My interest lies in the process through which signs become present via bodily acts, connect with materiality, and are restructured as meaning. For example, the act of writing letters with the trace of a foot reconstructs abstract language into something material and improvised—a “point of contact” where meaning blurs and begins to sprout anew. In works like the shoe shaped sculpture and parts of the Hidden Gesture series, I often use grid paper to plan forms prior to production, basing compositions on balanced ratios such as 5×7 (silver ratio) and 5×8 (golden ratio). Rather than relying solely on physical gestures, I aim for a coexistence of chance and structure by grounding my work in invisible orders.

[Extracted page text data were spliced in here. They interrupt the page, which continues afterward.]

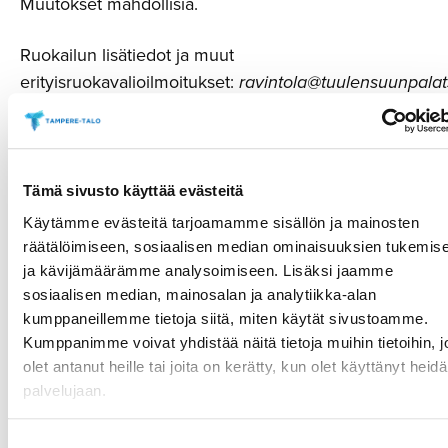
Muutokset mahdollisia.
Ruokailun lisätiedot ja muut
erityisruokavalioilmoitukset:
ravintola@tuulensuunpalats
Tämä sivusto käyttää evästeitä
Käytämme evästeitä tarjoamamme sisällön ja mainosten
räätälöimiseen, sosiaalisen median ominaisuuksien tukemis
ja kävijämäärämme analysoimiseen. Lisäksi jaamme
sosiaalisen median, mainosalan ja analytiikka-alan
kumppaneillemme tietoja siitä, miten käytät sivustoamme.
Kumppanimme voivat yhdistää näitä tietoja muihin tietoihin, jo
olet antanut heille tai joita on kerätty, kun olet käyttänyt heid
palvelujaan.
Suostumuksen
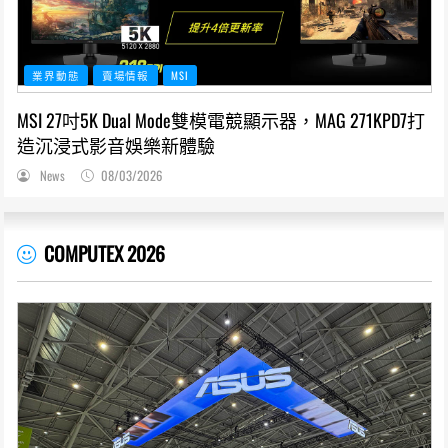
業界動態
賣場情報
MSI
MSI 27吋5K Dual Mode雙模電競顯示器，MAG 271KPD7打
造沉浸式影音娛樂新體驗
News
08/03/2026
COMPUTEX 2026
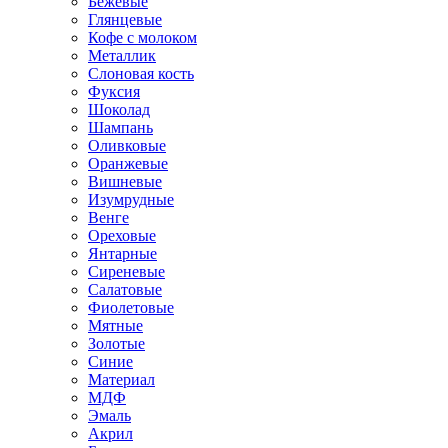
Бежевые
Глянцевые
Кофе с молоком
Металлик
Слоновая кость
Фуксия
Шоколад
Шампань
Оливковые
Оранжевые
Вишневые
Изумрудные
Венге
Ореховые
Янтарные
Сиреневые
Салатовые
Фиолетовые
Мятные
Золотые
Синие
Материал
МДФ
Эмаль
Акрил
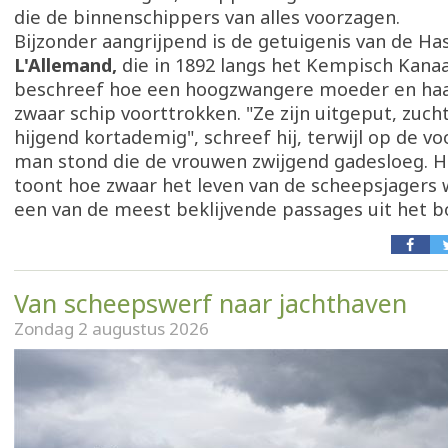
die de binnenschippers van alles voorzagen.
Bijzonder aangrijpend is de getuigenis van de Ha
L'Allemand,
die in 1892 langs het Kempisch Kanaal 
beschreef hoe een hoogzwangere moeder en haa
zwaar schip voorttrokken. "Ze zijn uitgeput, zuc
hijgend kortademig", schreef hij, terwijl op de v
man stond die de vrouwen zwijgend gadesloeg. 
toont hoe zwaar het leven van de scheepsjagers
een van de meest beklijvende passages uit het b
Van scheepswerf naar jachthaven
Zondag 2 augustus 2026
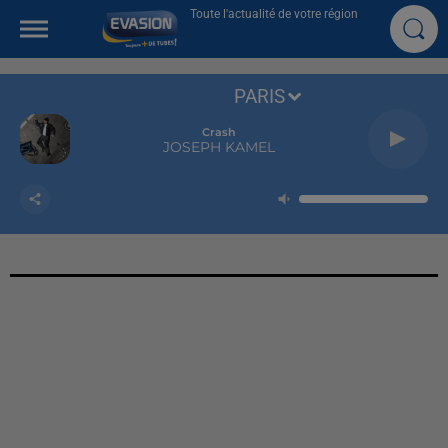
Toute l'actualité de votre région
PARIS
Crash
JOSEPH KAMEL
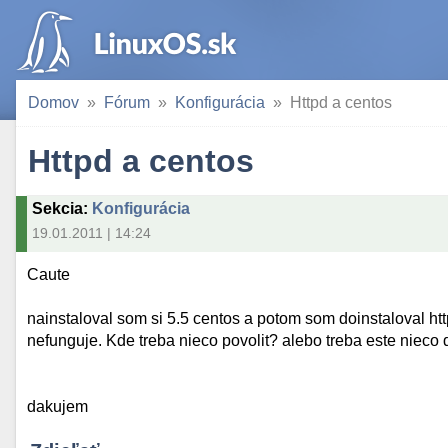
Domov
Fórum
Konfigurácia
Httpd a centos
Httpd a centos
Sekcia
:
Konfigurácia
19.01.2011 | 14:24
Caute
nainstaloval som si 5.5 centos a potom som doinstaloval ht
nefunguje. Kde treba nieco povolit? alebo treba este nieco 
dakujem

For me, signs are not static entities but living structures within movement and relationships. Motifs such as shoe shapes or ribbons are not mere symbols; they function as devices that mediate between body and society, self and collective, past and future. My practice is a conceptual endeavor that explores the in-between of visible and invisible, thought and sensation, chaos and order through signs. Rather than reconciling opposing forces such as East and West, my work dwells within their tension.
The forms that appear in my work are never ends in themselves—they are always temporary borrowings used to mediate the questions that arise within me. Figurative and abstract, painting and sculpture, bodily traces and symbolic ribbons—all are chosen for their mediating potential and eventually recede. I create at the intersection of intuition and concept. My selection of forms and gestures is neither dictated solely by intellect, nor overwhelmed by sensation. Rather, I aim to remain within a state of "mediation" in all such acts.